Dodd-Frank and the AR-15 Movie Ban

Jobs CrisisI was just imagining what would happen if the government decided that violence in film had a really pernicious effect on society. Congress would get to work on a bill and outlawed on-screen shooting deaths. But while they were working on the bill, the lobbyists from Hollywood came in and argued for limitations on the bill. And that’s only right. All people should be able to petition Congress for redress of grievances. And after two months, Congress had a new anti-violence in film law—with the help of the Hollywood lobbyists. It states that no one can be killed with a gun on screen if the bullet used is a 223 Rem. The sponsors of the bill would do a media tour. A few people on the left would complain that the bill is useless because it has a huge loophole (every gun that does not use 223 Rem bullets). Everyone on the right would complain that that freedom is over; dirges would be played. But the mainstream press would hail the bill as perhaps less than perfect but at least something good. Democracy!

A couple of years later, a few mainstream commentators would notice that the bill didn’t seem to do much good. All the filmmakers did was substitute SKSs for AR-15 because the SKS uses 7.62 rounds. It did have the effect of popularizing the SKS and hurt sales of the AR-15, but if anything there were more on screen shooting deaths in the movies. Few would go all the way and admit the obvious: that we don’t live in a democracy—that we live in a dictatorship of the corporation. But most people would know that was the case. It would be obvious. We all see films. We understand what it means for someone to die on screen by being shot.

That imagining may seem fanciful, but that is pretty much what we got with the Dodd-Frank Wall Street reform bill. After the banks helped to inflate a dangerous housing bubble and then almost destroyed themselves in the resulting fallout, we got a bill that was mostly cosmetic. What was most important was that we got a bill with so many loopholes and carve-outs that the finance industry has had little trouble doing exactly what they want to. Sure, there are some minor inconveniences on the order of having to use an SKS in a film when you really wanted an AR-15. But otherwise, it’s no big deal.

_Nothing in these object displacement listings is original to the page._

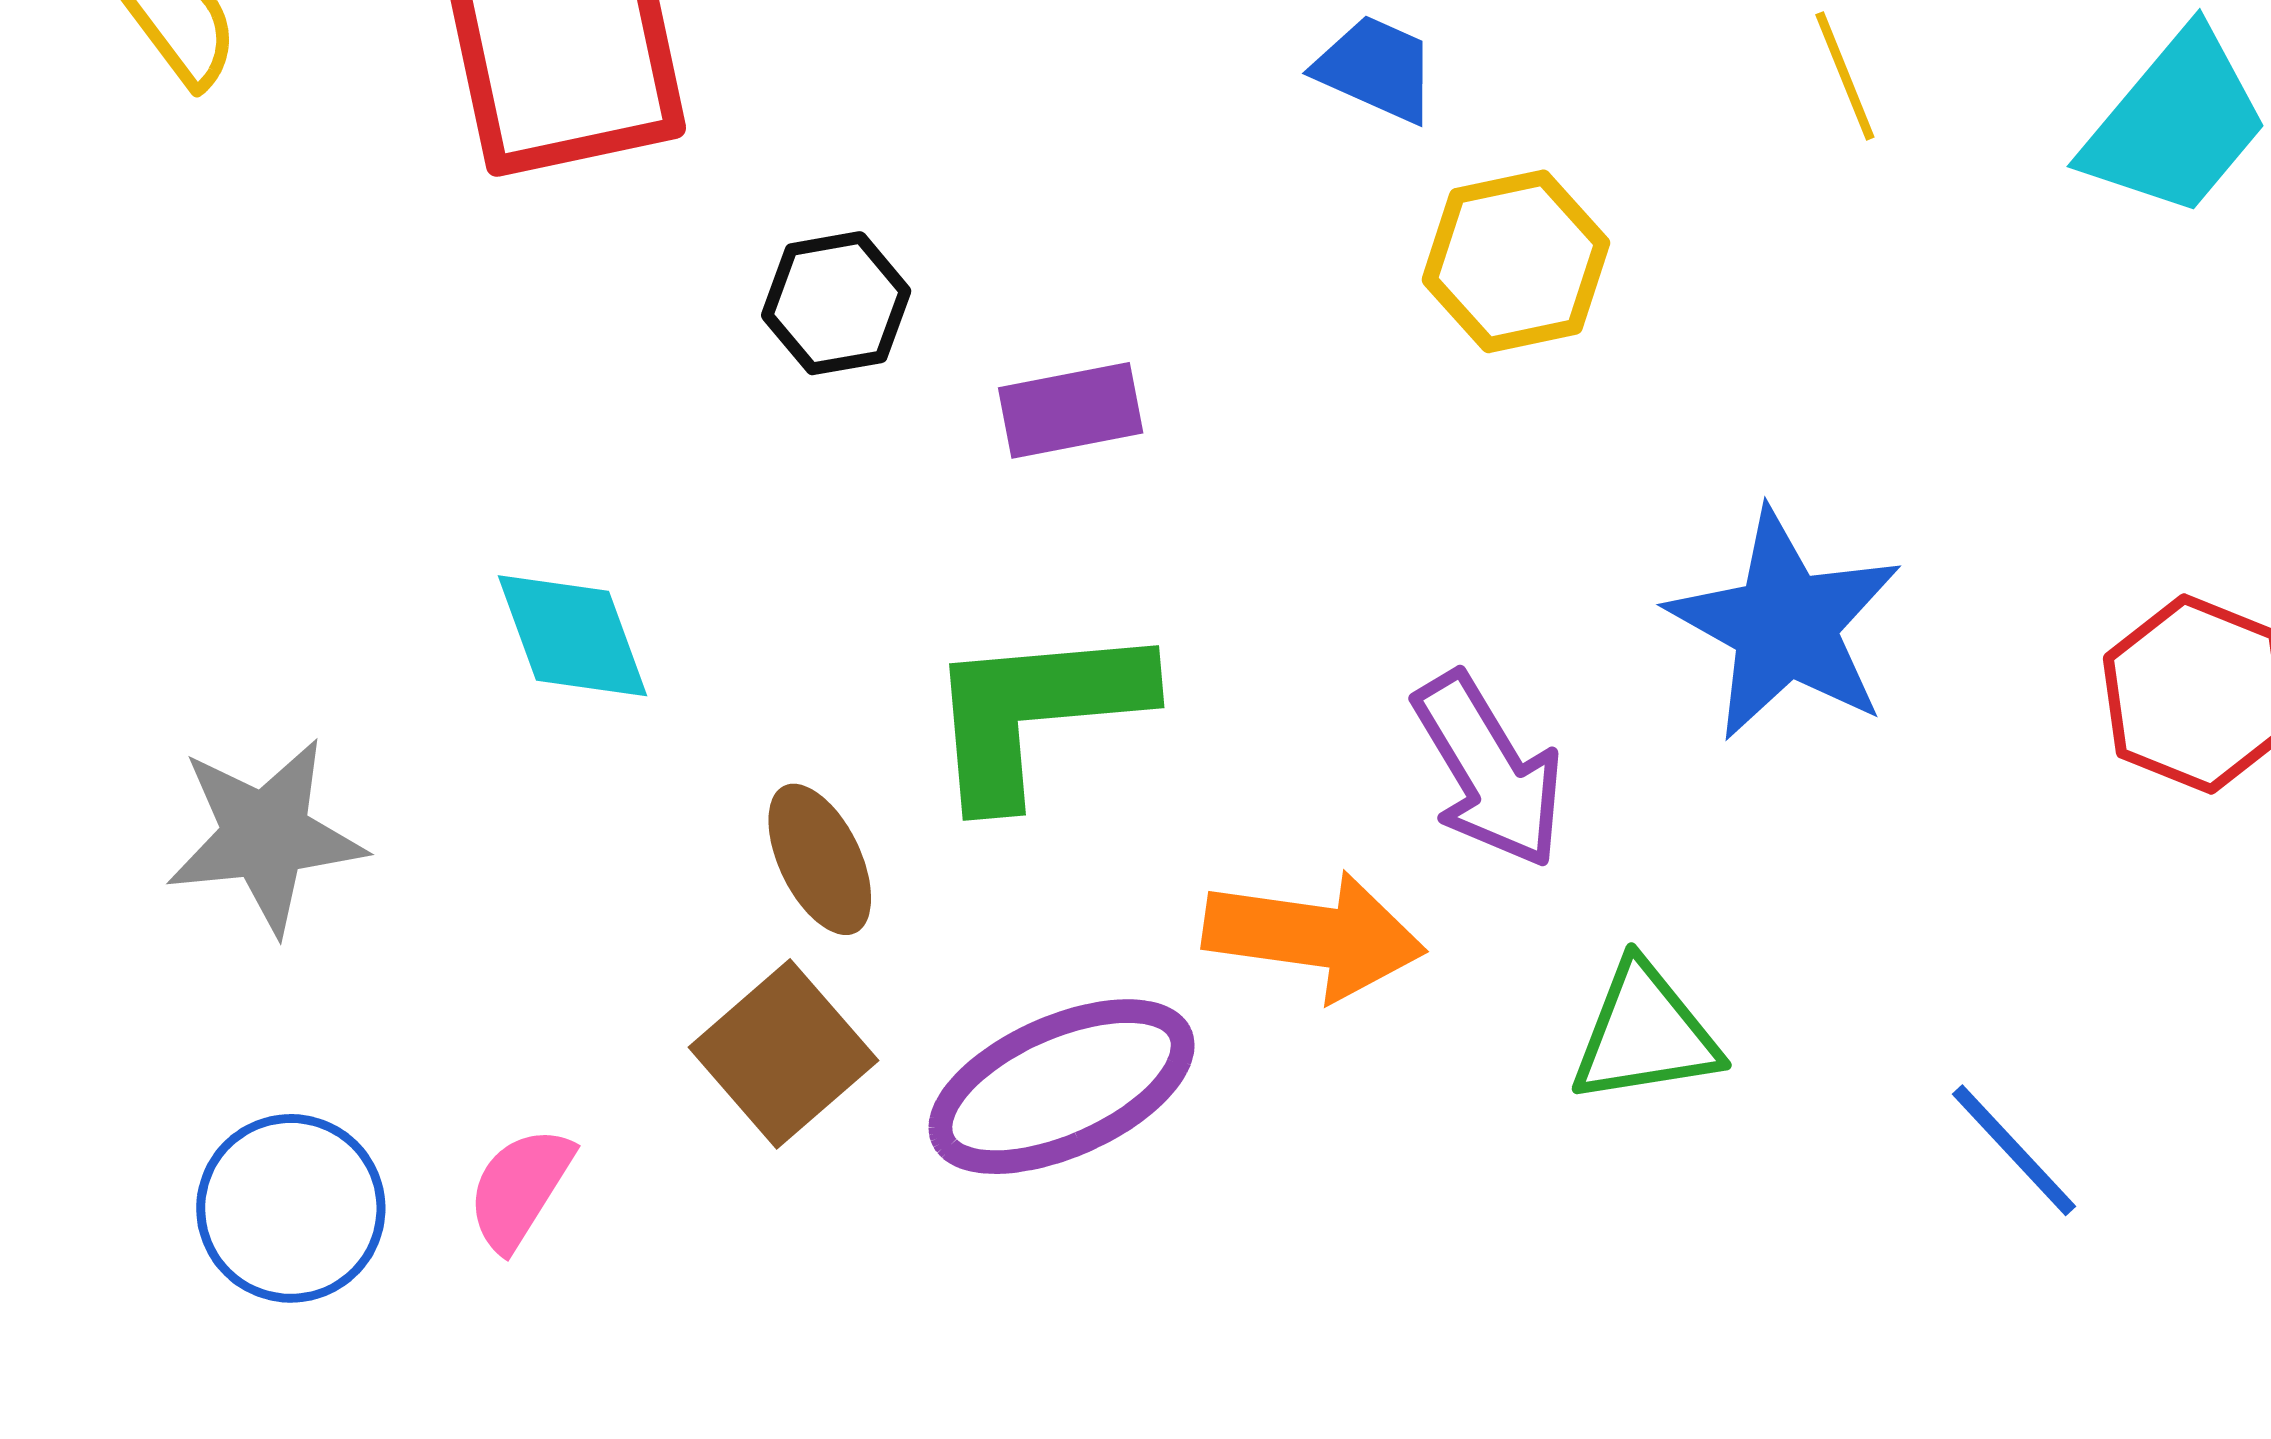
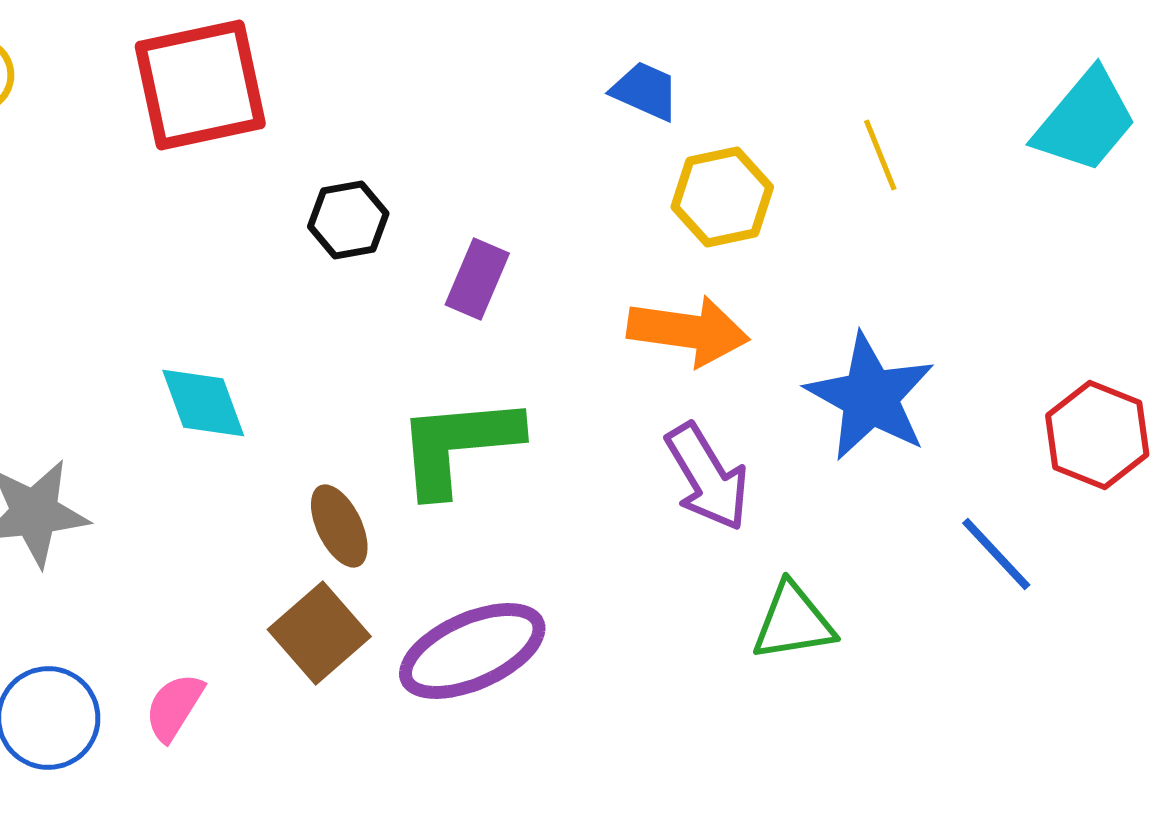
yellow line: (1845, 76) -> (880, 155), moved
purple rectangle: (1071, 410) -> (477, 279), turned -56
orange arrow: (1314, 936) -> (688, 331), moved
blue line: (2014, 1150) -> (996, 554), moved

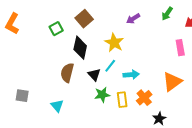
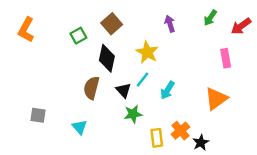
purple arrow: (133, 19) -> (170, 24), turned 104
cyan arrow: (131, 75) -> (167, 90), turned 126
orange cross: (144, 98) -> (181, 131), moved
yellow rectangle: (122, 100) -> (157, 138), moved

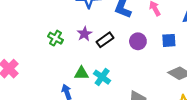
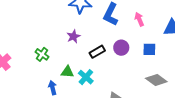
green cross: (55, 38) -> (42, 54), moved
black rectangle: (105, 40) -> (97, 52), moved

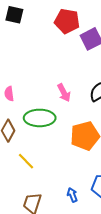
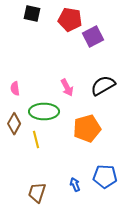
black square: (14, 15) -> (32, 14), moved
yellow line: (26, 161) -> (36, 140), moved, turned 30

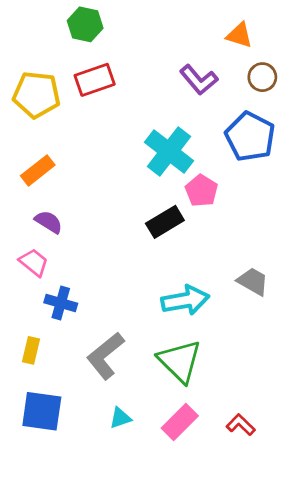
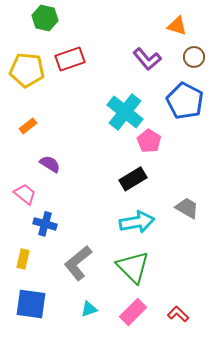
green hexagon: (85, 24) -> (45, 18), moved
orange rectangle: (38, 170) -> (28, 126), size x0.7
purple semicircle: (49, 222) -> (50, 164), moved
black rectangle: (165, 222) -> (133, 179), moved

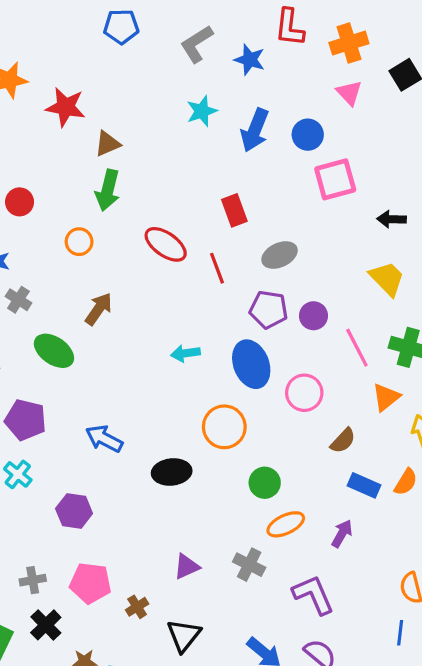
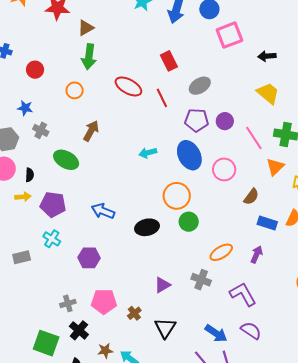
green circle: (265, 483) -> (189, 222), moved

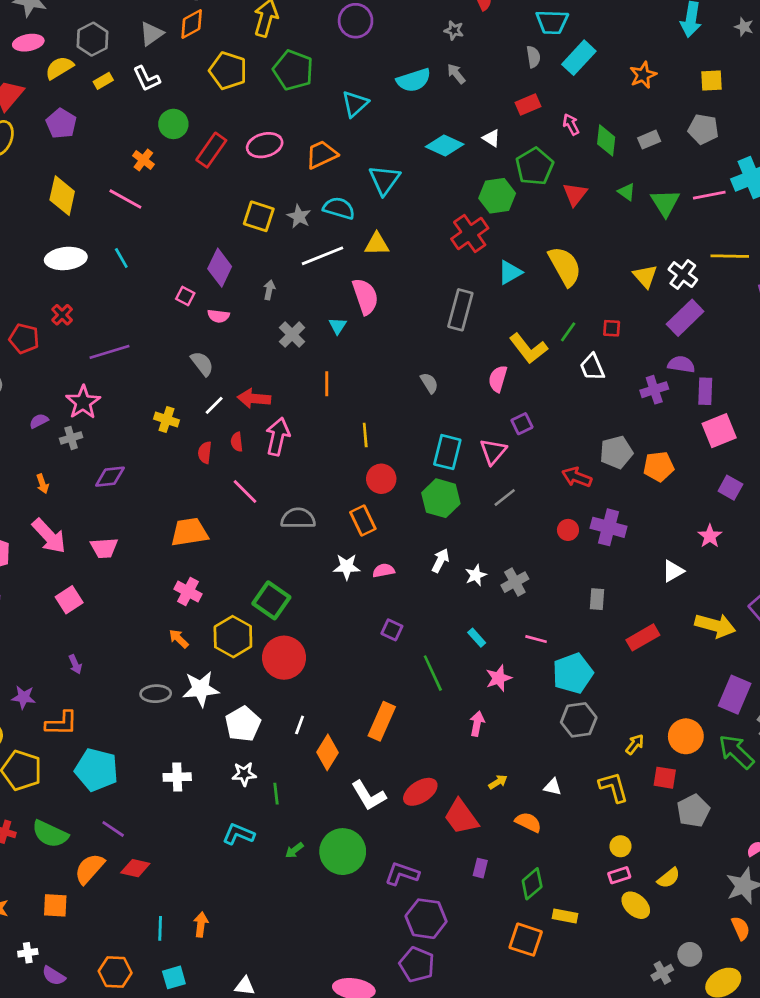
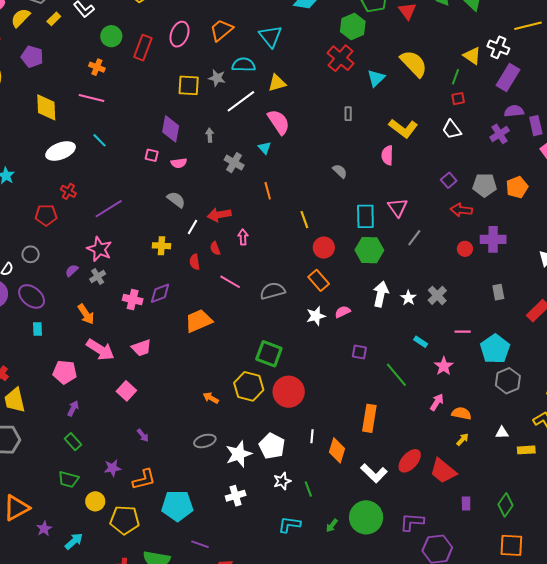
pink ellipse: (265, 145) -> (180, 34), turned -40
gray rectangle: (460, 310) -> (348, 114), size x0.5
green line: (568, 332) -> (456, 77), moved
purple square: (522, 424) -> (449, 180), moved
pink arrow: (278, 436) -> (243, 237), size x0.6
gray pentagon: (616, 452) -> (485, 185), turned 30
purple diamond: (110, 477) -> (160, 293), moved
orange arrow: (42, 484) -> (86, 314), size x1.5
white arrow: (440, 560) -> (381, 294), size x1.4
pink cross: (188, 592) -> (133, 300), moved
white star: (201, 689) -> (239, 454), moved
pink arrow: (477, 724) -> (437, 402), turned 36
orange semicircle: (528, 822) -> (461, 413), moved
yellow rectangle: (565, 916) -> (526, 450), moved

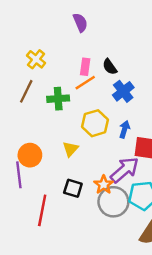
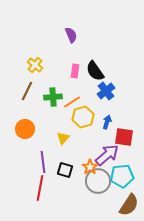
black semicircle: (110, 67) -> (95, 71), size x1.5
orange line: (85, 83) -> (72, 102), moved
orange circle: (30, 155) -> (25, 129), moved
purple line: (19, 175) -> (43, 162), moved

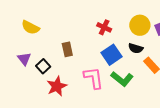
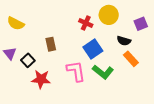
yellow circle: (140, 25) -> (109, 15), moved
black semicircle: (136, 48) -> (124, 41), moved
red star: (57, 86) -> (41, 79), turned 30

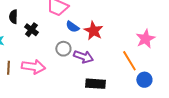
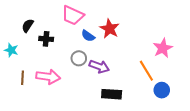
black semicircle: (13, 17) -> (28, 26), turned 32
black cross: (31, 30) -> (46, 39), turned -32
red star: (93, 31) -> (110, 29), moved

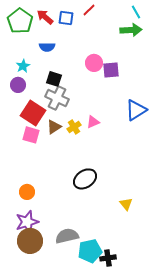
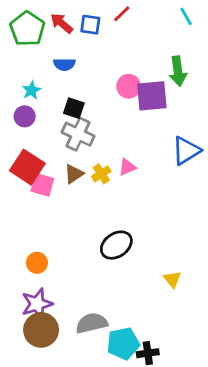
green arrow: (131, 30) -> (178, 71), moved, turned 85
purple square: (111, 70) -> (152, 96), size x1.4
red square: (33, 113) -> (27, 167), moved

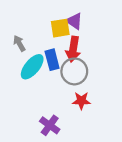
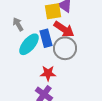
red arrow: (73, 49) -> (64, 29), turned -65
red star: (81, 101) -> (48, 73), moved

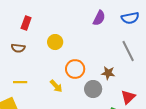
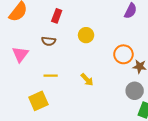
orange circle: (75, 69) -> (123, 54), moved
gray circle: (93, 89) -> (135, 91), moved

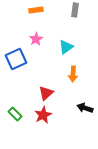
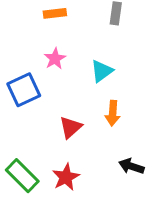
red triangle: (46, 93) -> (71, 127), moved
green rectangle: (15, 114) -> (22, 176), size x1.5

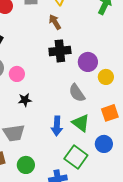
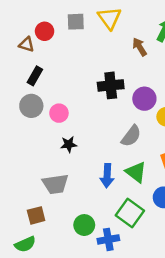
brown arrow: (55, 22) -> (140, 47), moved
gray semicircle: (77, 93) -> (131, 136), turned -108
green circle: (26, 165) -> (84, 225), moved

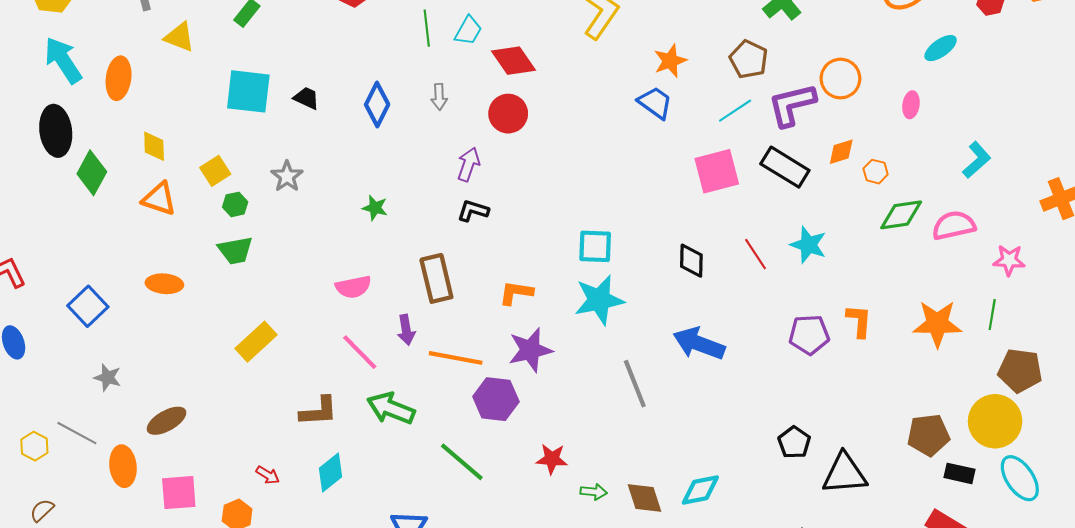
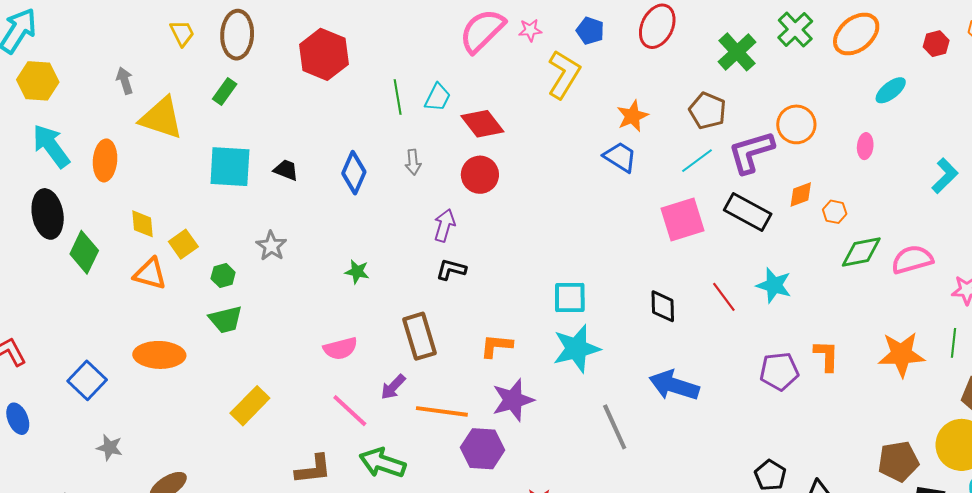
yellow triangle: (180, 37) -> (161, 118), size x1.5
cyan L-shape: (977, 160) -> (945, 176), moved
yellow square: (215, 171) -> (183, 244), moved
orange ellipse: (164, 284) -> (159, 355), size x1.4
purple arrow: (406, 330) -> (393, 387), turned 56

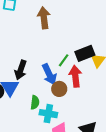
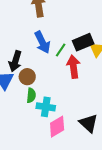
blue arrow: (49, 74) -> (42, 42), moved
brown circle: (59, 89) -> (27, 77), moved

What’s interesting is that we got this law that was far less than the least one would have thought possible when the banking crisis was going on when the Democrats were in control. And that goes right along with my theory of modern American politics. The Democrats will in general not make things a lot worse, but they won’t do anything that makes things substantially better. In general, they will create bills that are hyper-complicated to both please their various constituencies (mollify the masses but don’t harm the elites) and to try to get the Republicans to support them—which they never do.

It is very likely that Congress would never enact such a stupid law regarding violence in film. It would be too clear to the people that it was nonsense. But when it comes to arcane matters like finance, they are free to do so. It’s not just that the people generally don’t understand this stuff—the people in Congress themselves don’t understand it. And so we get what we’ve come to expect of our elected officials: laws that look like they are doing something without, you know, really doing something. At least that’s the case when it comes to constraining the excesses of the power elite. Who knew when the song said “the land of the free” it wasn’t referring to us all?

Afterword

There is one thing that Dodd-Frank has done for me: it has given my bank an excuse for getting rid of free checking.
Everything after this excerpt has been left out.